Observed performance gains
Latency can drop from tens of seconds to a few seconds. The two-step system preserves accuracy by using a fast, broad retriever and a slower, precise ranker only on the short list. This approach also supports real-time recommendation scenarios.
Possible follow-up questions
1) How do you periodically update embeddings for provider profiles?
They can be refreshed offline if providers change their information. A cron job or streaming pipeline recalculates embeddings and upserts them into the vector database. This can happen nightly or incrementally in near real-time.
2) Why not apply only a cross-encoder for all profiles?
Cross-encoders are computationally heavy. Scoring hundreds of thousands of profiles for each new project would cause long response times. The bi-encoder’s fast narrowing ensures the cross-encoder only sees a small candidate set.
3) How do you handle out-of-vocabulary skills or new technologies?
Transformer-based encoders generalize from context. If they see “Kotlin for Android apps,” they align the embedding with related frameworks even if “Kotlin” is rare. Periodically retraining on fresh data further refines this.
4) What if some queries need classic keyword search?
Hybrid approaches combine semantic retrieval with standard keyword indexing. The vector DB or a text-search engine can merge both results. This captures exact keyword matches and semantically related profiles.

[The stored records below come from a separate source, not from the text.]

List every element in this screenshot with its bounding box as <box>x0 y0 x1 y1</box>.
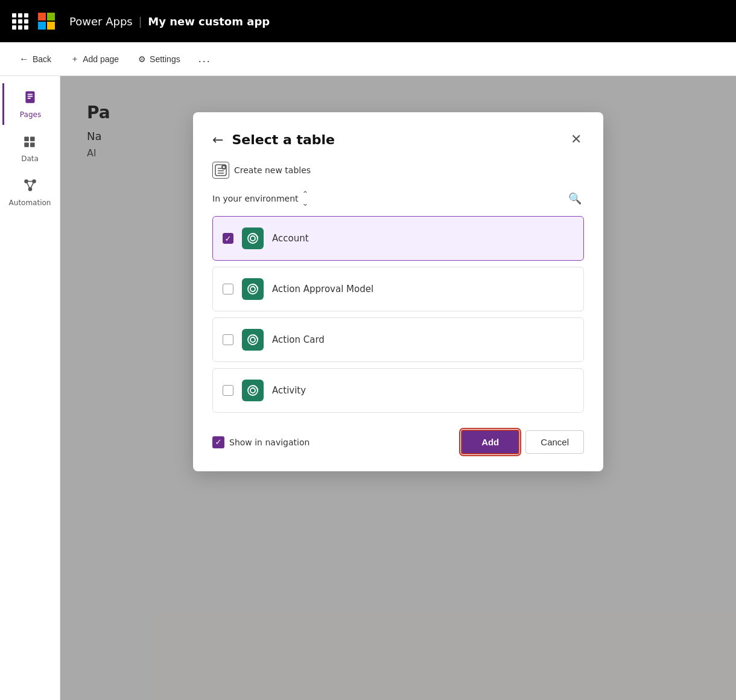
sidebar: Pages Data <box>0 76 60 700</box>
create-new-tables-label: Create new tables <box>234 165 311 175</box>
search-icon: 🔍 <box>568 192 582 205</box>
dialog-close-button[interactable]: ✕ <box>568 129 584 150</box>
table-name-action-card: Action Card <box>272 334 325 345</box>
svg-rect-7 <box>30 142 35 147</box>
add-button[interactable]: Add <box>461 430 519 454</box>
dialog-title: Select a table <box>232 132 335 147</box>
toolbar: ← Back ＋ Add page ⚙ Settings ... <box>0 42 736 76</box>
arrow-left-icon: ← <box>19 54 29 65</box>
svg-rect-3 <box>27 98 30 99</box>
table-name-action-approval: Action Approval Model <box>272 284 373 294</box>
svg-line-11 <box>26 182 30 189</box>
sidebar-item-pages[interactable]: Pages <box>2 83 56 125</box>
svg-point-26 <box>250 337 255 342</box>
table-checkbox-activity[interactable] <box>223 385 233 396</box>
pages-icon <box>23 89 39 108</box>
sidebar-automation-label: Automation <box>9 199 51 207</box>
table-checkbox-action-approval[interactable] <box>223 284 233 294</box>
svg-rect-2 <box>27 96 33 97</box>
svg-rect-5 <box>30 136 35 141</box>
dialog-overlay: ← Select a table ✕ <box>60 76 736 700</box>
table-checkbox-account[interactable] <box>223 233 233 244</box>
sidebar-data-label: Data <box>21 154 39 163</box>
table-icon-action-card <box>242 329 264 351</box>
table-icon-action-approval <box>242 278 264 300</box>
chevron-updown-icon: ⌃⌄ <box>302 189 309 208</box>
back-label: Back <box>33 54 51 64</box>
create-table-icon <box>212 162 229 179</box>
create-new-tables-row[interactable]: Create new tables <box>212 162 584 179</box>
microsoft-logo <box>38 13 55 30</box>
svg-rect-6 <box>24 142 29 147</box>
sidebar-item-data[interactable]: Data <box>4 127 57 169</box>
automation-icon <box>22 177 38 196</box>
add-page-button[interactable]: ＋ Add page <box>63 50 126 68</box>
main-area: Pages Data <box>0 76 736 700</box>
select-table-dialog: ← Select a table ✕ <box>193 112 603 471</box>
table-item-action-card[interactable]: Action Card <box>212 317 584 362</box>
nav-product-title: Power Apps | My new custom app <box>69 15 270 28</box>
sidebar-item-automation[interactable]: Automation <box>4 171 57 213</box>
add-page-label: Add page <box>83 54 119 64</box>
svg-point-28 <box>250 388 255 393</box>
table-list: Account Action Approval Model <box>212 216 584 413</box>
cancel-button[interactable]: Cancel <box>525 430 584 454</box>
dialog-header: ← Select a table ✕ <box>212 129 584 150</box>
svg-line-12 <box>30 182 34 189</box>
table-icon-account <box>242 228 264 249</box>
table-name-activity: Activity <box>272 385 306 396</box>
table-item-account[interactable]: Account <box>212 216 584 261</box>
dialog-back-icon[interactable]: ← <box>212 132 223 147</box>
table-item-action-approval[interactable]: Action Approval Model <box>212 267 584 311</box>
more-label: ... <box>198 52 211 65</box>
svg-rect-0 <box>25 91 34 103</box>
dialog-footer: Show in navigation Add Cancel <box>212 425 584 454</box>
grid-menu-icon[interactable] <box>12 13 28 30</box>
svg-point-22 <box>250 236 255 241</box>
more-button[interactable]: ... <box>192 49 217 69</box>
svg-point-24 <box>250 287 255 291</box>
content-area: Pa Na Al ← Select a table ✕ <box>60 76 736 700</box>
table-icon-activity <box>242 380 264 401</box>
environment-row: In your environment ⌃⌄ 🔍 <box>212 189 584 208</box>
show-navigation-label: Show in navigation <box>229 438 309 447</box>
data-icon <box>22 133 38 152</box>
environment-text: In your environment <box>212 194 299 203</box>
gear-icon: ⚙ <box>138 54 146 64</box>
environment-label[interactable]: In your environment ⌃⌄ <box>212 189 308 208</box>
svg-rect-4 <box>24 136 29 141</box>
settings-label: Settings <box>150 54 180 64</box>
table-name-account: Account <box>272 233 309 244</box>
top-navbar: Power Apps | My new custom app <box>0 0 736 42</box>
table-checkbox-action-card[interactable] <box>223 334 233 345</box>
plus-icon: ＋ <box>71 54 79 65</box>
sidebar-pages-label: Pages <box>20 110 41 119</box>
back-button[interactable]: ← Back <box>12 50 59 68</box>
settings-button[interactable]: ⚙ Settings <box>131 51 188 68</box>
show-navigation-checkbox[interactable] <box>212 436 224 448</box>
table-item-activity[interactable]: Activity <box>212 368 584 413</box>
search-button[interactable]: 🔍 <box>566 189 584 208</box>
svg-rect-1 <box>27 94 33 95</box>
show-navigation-row: Show in navigation <box>212 436 309 448</box>
dialog-title-row: ← Select a table <box>212 132 335 147</box>
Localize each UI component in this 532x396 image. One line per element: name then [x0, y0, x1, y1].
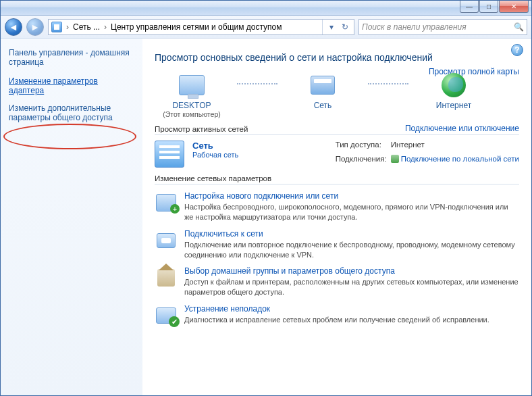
map-connector [237, 83, 277, 97]
breadcrumb-segment-center[interactable]: Центр управления сетями и общим доступом [111, 22, 282, 32]
map-connector [368, 83, 408, 97]
troubleshoot-icon [156, 307, 176, 324]
network-name: Сеть [192, 141, 238, 151]
homegroup-link[interactable]: Выбор домашней группы и параметров общег… [184, 266, 519, 276]
close-button[interactable]: ✕ [499, 1, 529, 13]
refresh-button[interactable]: ↻ [339, 21, 351, 33]
access-type-label: Тип доступа: [336, 141, 387, 153]
internet-label: Интернет [417, 101, 491, 110]
change-sharing-settings-link[interactable]: Изменить дополнительные параметры общего… [9, 103, 134, 122]
navbar: ◄ ► › Сеть ... › Центр управления сетями… [1, 16, 531, 39]
main-panel: ? Просмотр основных сведений о сети и на… [142, 39, 531, 395]
view-full-map-link[interactable]: Просмотр полной карты [429, 67, 519, 76]
server-icon [155, 141, 184, 168]
access-type-value: Интернет [391, 141, 519, 153]
control-panel-home-link[interactable]: Панель управления - домашняя страница [9, 48, 134, 67]
connect-desc: Подключение или повторное подключение к … [184, 240, 519, 260]
breadcrumb-sep: › [103, 22, 108, 32]
new-connection-icon [156, 194, 176, 212]
forward-button[interactable]: ► [26, 18, 44, 36]
active-network-row: Сеть Рабочая сеть Тип доступа: Интернет … [155, 141, 519, 168]
connections-label: Подключения: [336, 155, 387, 168]
network-properties: Тип доступа: Интернет Подключения: Подкл… [336, 141, 519, 168]
connect-link[interactable]: Подключиться к сети [184, 229, 519, 239]
desktop-sublabel: (Этот компьютер) [155, 110, 229, 118]
breadcrumb-dropdown[interactable]: ▾ [325, 21, 338, 33]
window-frame: — □ ✕ ◄ ► › Сеть ... › Центр управления … [0, 0, 532, 396]
network-map: DESKTOP (Этот компьютер) Сеть Интернет [155, 71, 519, 118]
new-connection-link[interactable]: Настройка нового подключения или сети [184, 191, 519, 201]
help-icon[interactable]: ? [511, 44, 523, 56]
nic-icon [391, 155, 399, 163]
router-icon [311, 76, 335, 95]
map-node-internet: Интернет [417, 71, 491, 110]
maximize-button[interactable]: □ [479, 1, 498, 13]
active-networks-heading: Просмотр активных сетей Подключение или … [155, 125, 519, 135]
titlebar[interactable]: — □ ✕ [1, 1, 531, 16]
map-node-network: Сеть [286, 71, 360, 110]
homegroup-icon [157, 269, 175, 287]
map-node-desktop: DESKTOP (Этот компьютер) [155, 71, 229, 118]
task-troubleshoot: Устранение неполадок Диагностика и испра… [155, 304, 519, 327]
sidebar: Панель управления - домашняя страница Из… [1, 39, 142, 395]
network-label: Сеть [286, 101, 360, 110]
minimize-button[interactable]: — [460, 1, 479, 13]
network-type-link[interactable]: Рабочая сеть [192, 151, 238, 159]
desktop-icon [179, 75, 205, 95]
annotation-oval [3, 124, 136, 149]
change-settings-heading: Изменение сетевых параметров [155, 174, 519, 184]
new-connection-desc: Настройка беспроводного, широкополосного… [184, 202, 519, 222]
task-new-connection: Настройка нового подключения или сети На… [155, 191, 519, 222]
connect-icon [157, 233, 176, 248]
troubleshoot-link[interactable]: Устранение неполадок [184, 304, 489, 314]
breadcrumb-segment-network[interactable]: Сеть ... [73, 22, 100, 32]
lan-connection-link[interactable]: Подключение по локальной сети [401, 155, 519, 163]
search-input[interactable]: Поиск в панели управления 🔍 [358, 19, 527, 35]
connect-disconnect-link[interactable]: Подключение или отключение [405, 124, 519, 133]
breadcrumb-sep: › [65, 22, 70, 32]
breadcrumb[interactable]: › Сеть ... › Центр управления сетями и о… [48, 19, 354, 35]
change-adapter-settings-link[interactable]: Изменение параметров адаптера [9, 76, 134, 95]
network-icon [51, 22, 62, 32]
task-homegroup: Выбор домашней группы и параметров общег… [155, 266, 519, 297]
task-connect: Подключиться к сети Подключение или повт… [155, 229, 519, 260]
desktop-name: DESKTOP [155, 101, 229, 110]
globe-icon [442, 73, 466, 97]
page-title: Просмотр основных сведений о сети и наст… [155, 52, 519, 63]
back-button[interactable]: ◄ [5, 18, 22, 36]
search-icon: 🔍 [513, 22, 524, 32]
search-placeholder: Поиск в панели управления [362, 22, 467, 32]
troubleshoot-desc: Диагностика и исправление сетевых пробле… [184, 315, 489, 325]
homegroup-desc: Доступ к файлам и принтерам, расположенн… [184, 277, 519, 297]
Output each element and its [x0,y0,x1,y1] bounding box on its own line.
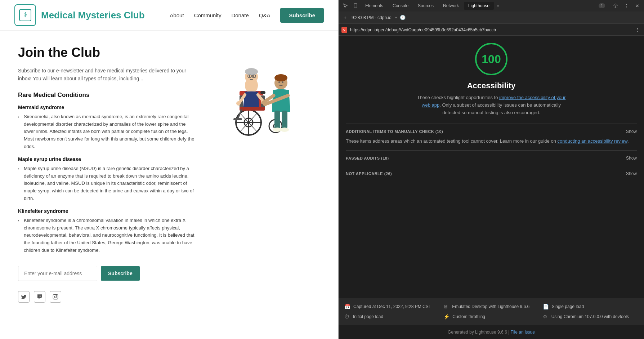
footer-throttling-text: Custom throttling [452,313,485,320]
condition-desc-1: Maple syrup urine disease (MSUD) is a ra… [18,165,198,202]
condition-list-0: Sirenomelia, also known as mermaid syndr… [18,113,198,151]
svg-point-35 [282,81,283,83]
passed-audits-title: PASSED AUDITS (18) [346,156,389,160]
tab-lighthouse[interactable]: Lighthouse [464,2,494,10]
passed-audits-header: PASSED AUDITS (18) Show [346,156,637,161]
score-circle-container: 100 [346,43,637,75]
twitch-icon[interactable] [34,291,45,303]
lighthouse-content: 100 Accessibility These checks highlight… [339,36,644,298]
footer-single-page-text: Single page load [552,303,584,310]
svg-rect-37 [282,111,287,129]
svg-point-34 [278,81,280,83]
manual-body-suffix: . [627,138,629,144]
devtools-url-more-btn[interactable]: ⋮ [634,26,641,34]
tab-elements[interactable]: Elements [361,2,388,10]
condition-desc-2: Klinefelter syndrome is a chromosomal va… [18,217,198,254]
footer-initial-load-text: Initial page load [353,313,383,320]
footer-emulated: 🖥 Emulated Desktop with Lighthouse 9.6.6 [443,303,539,310]
manual-body-text: These items address areas which an autom… [346,138,558,144]
devtools-inspect-btn[interactable] [341,1,350,10]
svg-rect-2 [53,294,58,299]
condition-title-0: Mermaid syndrome [18,104,198,110]
accessibility-review-link[interactable]: conducting an accessibility review [558,138,627,144]
svg-point-22 [249,75,250,77]
site-favicon: C [341,27,347,33]
score-circle: 100 [475,43,507,75]
svg-point-23 [252,75,254,77]
accessibility-title: Accessibility [346,81,637,90]
svg-text:⚕: ⚕ [23,11,27,19]
desktop-icon: 🖥 [443,304,449,309]
twitter-icon[interactable] [18,291,30,303]
condition-title-1: Maple syrup urine disease [18,156,198,162]
svg-point-31 [236,101,241,106]
site-header: ⚕ Medical Mysteries Club About Community… [0,0,338,31]
manual-checks-body: These items address areas which an autom… [346,138,637,145]
site-logo-icon: ⚕ [14,4,36,26]
generated-text: Generated by Lighthouse 9.6.6 | [448,330,511,335]
svg-point-39 [280,128,289,132]
conditions-section-heading: Rare Medical Conditions [18,92,198,99]
email-input[interactable] [18,266,97,281]
devtools-topbar: Elements Console Sources Network Lightho… [339,0,644,24]
footer-captured-text: Captured at Dec 11, 2022, 9:28 PM CST [353,303,431,310]
tab-badge-count: 1 [599,3,605,8]
site-text-column: Join the Club Subscribe to our e-newslet… [18,45,198,303]
tab-network[interactable]: Network [439,2,463,10]
na-show-btn[interactable]: Show [626,171,637,176]
na-section: NOT APPLICABLE (26) Show [346,166,637,181]
nav-community[interactable]: Community [194,12,222,18]
manual-checks-title: ADDITIONAL ITEMS TO MANUALLY CHECK (10) [346,129,443,134]
tab-console[interactable]: Console [388,2,413,10]
email-submit-button[interactable]: Subscribe [101,266,140,281]
intro-text: Subscribe to our e-newsletter and have m… [18,67,198,83]
passed-audits-show-btn[interactable]: Show [626,156,637,161]
footer-single-page: 📄 Single page load [543,303,638,310]
score-desc-after: . Only a subset of accessibility issues … [439,102,561,115]
logo-area: ⚕ Medical Mysteries Club [14,4,145,26]
email-section: Subscribe [18,266,198,281]
devtools-time: 9:28:08 PM - cdpn.io [352,15,392,20]
site-title: Medical Mysteries Club [41,10,145,21]
devtools-device-btn[interactable] [351,1,360,10]
site-content: Join the Club Subscribe to our e-newslet… [0,31,338,317]
timer-icon: ⏱ [344,314,350,320]
page-icon: 📄 [543,304,549,309]
devtools-urlbar: + 9:28:08 PM - cdpn.io ▾ 🕐 [339,12,644,24]
devtools-close-btn[interactable]: ✕ [632,1,642,10]
devtools-settings-btn[interactable] [611,1,620,10]
nav-donate[interactable]: Donate [231,12,249,18]
tab-more-btn[interactable]: » [495,2,501,10]
file-issue-link[interactable]: File an issue [511,330,535,335]
website-panel: ⚕ Medical Mysteries Club About Community… [0,0,339,339]
condition-title-2: Klinefelter syndrome [18,208,198,214]
nav-about[interactable]: About [170,12,184,18]
svg-point-33 [274,74,287,81]
chromium-icon: ⚙ [543,314,549,320]
footer-chromium: ⚙ Using Chromium 107.0.0.0 with devtools [543,313,638,320]
footer-initial-load: ⏱ Initial page load [344,313,440,320]
condition-list-1: Maple syrup urine disease (MSUD) is a ra… [18,165,198,202]
devtools-urlrow: C https://cdpn.io/pen/debug/VwdOaqp/ee09… [339,24,644,36]
devtools-url-text: https://cdpn.io/pen/debug/VwdOaqp/ee0945… [350,27,631,32]
devtools-panel: Elements Console Sources Network Lightho… [339,0,644,339]
nav-subscribe-button[interactable]: Subscribe [280,8,324,23]
time-dropdown-arrow[interactable]: ▾ [395,15,397,19]
svg-rect-36 [274,111,280,129]
tab-sources[interactable]: Sources [413,2,438,10]
footer-captured: 📅 Captured at Dec 11, 2022, 9:28 PM CST [344,303,440,310]
devtools-back-btn[interactable]: + [341,14,349,21]
site-nav: About Community Donate Q&A Subscribe [170,8,324,23]
manual-checks-show-btn[interactable]: Show [626,129,637,134]
tab-badge: 1 [594,2,609,10]
nav-qa[interactable]: Q&A [259,12,270,18]
svg-point-4 [57,295,57,295]
instagram-icon[interactable] [50,291,61,303]
manual-checks-section: ADDITIONAL ITEMS TO MANUALLY CHECK (10) … [346,124,637,150]
lighthouse-generated: Generated by Lighthouse 9.6.6 | File an … [339,325,644,339]
footer-chromium-text: Using Chromium 107.0.0.0 with devtools [551,313,629,320]
svg-rect-18 [233,118,242,120]
devtools-more-btn[interactable]: ⋮ [622,1,631,10]
calendar-icon: 📅 [344,304,350,309]
svg-rect-42 [260,91,265,94]
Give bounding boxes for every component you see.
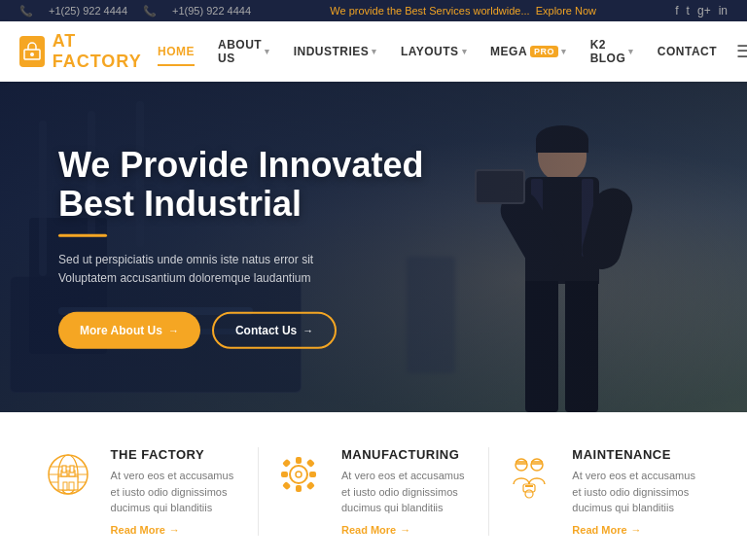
explore-link[interactable]: Explore Now	[536, 5, 596, 17]
phone2: +1(95) 922 4444	[172, 5, 251, 17]
nav-about[interactable]: ABOUT US ▾	[208, 32, 280, 71]
hero-content: We Provide Innovated Best Industrial Sed…	[58, 146, 423, 349]
chevron-down-icon: ▾	[462, 47, 468, 56]
service-divider-1	[258, 447, 259, 536]
svg-rect-10	[63, 482, 67, 490]
service-factory-content: THE FACTORY At vero eos et accusamus et …	[111, 447, 245, 536]
service-manufacturing: MANUFACTURING At vero eos et accusamus e…	[271, 447, 476, 536]
top-bar: 📞 +1(25) 922 4444 📞 +1(95) 922 4444 We p…	[0, 0, 747, 21]
chevron-down-icon: ▾	[628, 47, 634, 56]
hamburger-menu[interactable]: ☰	[730, 41, 747, 62]
service-maintenance-readmore[interactable]: Read More →	[572, 524, 706, 536]
svg-point-29	[525, 490, 533, 498]
svg-rect-13	[70, 466, 74, 472]
logo-text: AT FACTORY	[53, 31, 148, 72]
hero-section: We Provide Innovated Best Industrial Sed…	[0, 82, 747, 412]
svg-rect-20	[282, 459, 291, 468]
chevron-down-icon: ▾	[265, 47, 270, 56]
svg-rect-16	[296, 457, 302, 464]
logo-icon	[19, 36, 45, 67]
svg-rect-7	[58, 476, 78, 490]
hero-description: Sed ut perspiciatis unde omnis iste natu…	[58, 251, 370, 288]
svg-rect-17	[296, 485, 302, 492]
chevron-down-icon: ▾	[372, 47, 377, 56]
site-logo[interactable]: AT FACTORY	[19, 31, 148, 72]
service-maintenance-desc: At vero eos et accusamus et iusto odio d…	[572, 468, 706, 516]
service-manufacturing-desc: At vero eos et accusamus et iusto odio d…	[341, 468, 476, 516]
service-manufacturing-title: MANUFACTURING	[341, 447, 476, 462]
svg-rect-11	[69, 482, 74, 490]
site-header: AT FACTORY HOME ABOUT US ▾ INDUSTRIES ▾ …	[0, 21, 747, 82]
svg-rect-12	[62, 466, 66, 472]
social-linkedin[interactable]: in	[719, 4, 728, 18]
hero-contact-btn[interactable]: Contact Us →	[212, 311, 337, 348]
arrow-icon: →	[169, 524, 180, 536]
service-manufacturing-readmore[interactable]: Read More →	[341, 524, 476, 536]
social-twitter[interactable]: t	[687, 4, 690, 18]
social-facebook[interactable]: f	[675, 4, 678, 18]
service-factory-readmore[interactable]: Read More →	[111, 524, 245, 536]
main-nav: HOME ABOUT US ▾ INDUSTRIES ▾ LAYOUTS ▾ M…	[148, 32, 747, 71]
svg-rect-22	[282, 481, 291, 490]
svg-rect-27	[531, 461, 543, 465]
nav-blog[interactable]: K2 BLOG ▾	[581, 32, 644, 71]
service-manufacturing-content: MANUFACTURING At vero eos et accusamus e…	[341, 447, 476, 536]
arrow-icon: →	[400, 524, 410, 536]
hero-more-about-btn[interactable]: More About Us →	[58, 311, 200, 348]
service-factory-desc: At vero eos et accusamus et iusto odio d…	[111, 468, 245, 516]
service-maintenance-content: MAINTENANCE At vero eos et accusamus et …	[572, 447, 706, 536]
nav-mega[interactable]: MEGA PRO ▾	[480, 39, 577, 64]
svg-rect-18	[281, 472, 288, 477]
service-divider-2	[488, 447, 489, 536]
top-bar-promo: We provide the Best Services worldwide..…	[330, 5, 596, 17]
service-factory-title: THE FACTORY	[111, 447, 245, 462]
svg-point-14	[290, 466, 307, 483]
mega-badge: PRO	[530, 46, 558, 57]
maintenance-icon	[502, 447, 556, 502]
svg-rect-25	[516, 461, 527, 465]
phone-icon: 📞	[19, 5, 33, 18]
top-bar-contacts: 📞 +1(25) 922 4444 📞 +1(95) 922 4444	[19, 5, 251, 18]
arrow-right-icon: →	[168, 324, 179, 335]
hero-divider	[58, 234, 107, 237]
svg-rect-21	[306, 459, 315, 468]
hero-buttons: More About Us → Contact Us →	[58, 311, 423, 348]
phone-icon2: 📞	[143, 5, 157, 18]
svg-rect-23	[306, 481, 315, 490]
arrow-right-icon: →	[302, 324, 313, 335]
social-googleplus[interactable]: g+	[697, 4, 711, 18]
manufacturing-icon	[271, 447, 326, 502]
service-maintenance-title: MAINTENANCE	[572, 447, 706, 462]
social-links: f t g+ in	[675, 4, 728, 18]
nav-contact[interactable]: CONTACT	[648, 39, 727, 64]
svg-point-15	[296, 472, 302, 477]
nav-industries[interactable]: INDUSTRIES ▾	[284, 39, 387, 64]
factory-icon	[41, 447, 95, 502]
hero-title: We Provide Innovated Best Industrial	[58, 146, 423, 223]
service-factory: THE FACTORY At vero eos et accusamus et …	[41, 447, 245, 536]
nav-layouts[interactable]: LAYOUTS ▾	[391, 39, 477, 64]
phone1: +1(25) 922 4444	[49, 5, 127, 17]
nav-home[interactable]: HOME	[148, 39, 204, 64]
svg-rect-19	[309, 472, 316, 477]
arrow-icon: →	[631, 524, 642, 536]
svg-point-1	[30, 52, 34, 56]
chevron-down-icon: ▾	[561, 47, 567, 56]
service-maintenance: MAINTENANCE At vero eos et accusamus et …	[502, 447, 706, 536]
services-section: THE FACTORY At vero eos et accusamus et …	[0, 412, 747, 560]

5) How can you tune ANN parameters for best performance?
You can vary graph connectivity or tree structures and measure recall vs. latency. More robust structures give higher recall but require more memory. Fewer layers or edges can reduce recall but speed queries. Empirical tests balance these trade-offs.
6) How do you assure filters do not degrade the ANN algorithm?
Large masks or aggressive filtering can lead to poor recall. A tight integration in the database ensures that neighbor-finding is optimized with awareness of filters. Proper indexing and data partitioning help maintain speed and accuracy.
7) What metrics do you track post-deployment?
Latency distributions (p50, p95, p99) ensure the system scales under load. Conversion rates measure if users hire recommended providers. Embedding drift is checked by comparing historical vs. current embeddings to see if the model still matches real-world data.
8) How do you validate the quality of the final ranked list?
Collect ground truth matches where projects hired certain providers. Compare model-recommended lists vs. actual hires. Measure ranking metrics like mean reciprocal rank (MRR) or normalized discounted cumulative gain (nDCG) to see how high correct profiles appear.